Submersible pumps are centrifugal, typically vertical, and can operate when immersed in the liquid to be pumped.
The motor and pump are made from a single block. As the motor has to work while immersed in the liquid to be pumped, it is made to be perfectly waterproof.
A submersible pump, however, is different from a submersed pump, which is designed to be installed at great depths. Submersed pumps, also commonly known as bore-hole pumps, are made to work constantly under head (installed below the minimum level of the bore) and typically guarantee a high outflow head (necessary for raising the water from the depths of the bores).
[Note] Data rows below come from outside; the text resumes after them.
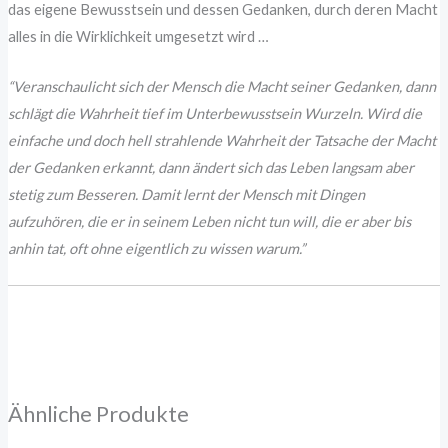
das eigene Bewusstsein und dessen Gedanken, durch deren Macht
alles in die Wirklichkeit umgesetzt wird …
“Veranschaulicht sich der Mensch die Macht seiner Gedanken, dann
schlägt die Wahrheit tief im Unterbewusstsein Wurzeln. Wird die
einfache und doch hell strahlende Wahrheit der Tatsache der Macht
der Gedanken erkannt, dann ändert sich das Leben langsam aber
stetig zum Besseren. Damit lernt der Mensch mit Dingen
aufzuhören, die er in seinem Leben nicht tun will, die er aber bis
anhin tat, oft ohne eigentlich zu wissen warum.”
Ähnliche Produkte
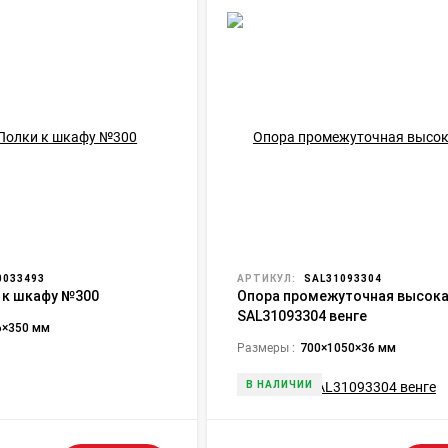
033493
АРТИКУЛ:
SAL31093304
 к шкафу №300
Опора промежуточная высока
SAL31093304 венге
6×350 мм
Размеры :
700×1050×36 мм
В НАЛИЧИИ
They are therefore multistage.
Submersible pumps, instead, can operate even if only partially immersed, and are typically designed to empty flooded areas or tanks (that contain both clean and dirty water), for extracting water from pools, waterways, rainwater collection tanks and for irrigation.
How does it work?
How does it work?
It works in the same manner a centrifugal pump. When the liquid enters the body-pump, the rotor (powered by the motor) directs the fluid to the body-pump periphery because of the centrifugal force produced by the rotor speed: in this manner, the liquid stores an energy (potential) that is transferred into flow rate and head (or kinetic energy).
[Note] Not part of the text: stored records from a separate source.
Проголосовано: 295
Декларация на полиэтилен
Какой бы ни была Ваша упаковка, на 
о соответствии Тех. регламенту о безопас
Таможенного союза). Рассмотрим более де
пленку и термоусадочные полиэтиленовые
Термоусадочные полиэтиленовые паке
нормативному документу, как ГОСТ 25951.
The typical heads of these machines are low because, as they mainly empty, the difference in level and the load losses to be regained are contained. Their efficiency is lower than the typical efficiency of centrifugal pumps because, in order to guarantee the possibility of working even with dirty water (that can also contain large solids), the play between the rotor and the volute can be very high.
Because of their applications, submergible pumps are usually moved by a float that can be incorporated in the pump or connected to it through the control panel.
- rotor that is retreated or with increased passages for pumping liquids that contain solid elements
- double shaft seal, with oil chamber in between. This means that maximum reliability can be guaranteed, even in the presence of “loaded” and particularly aggressive liquids, and it also guarantees protection from dry operation.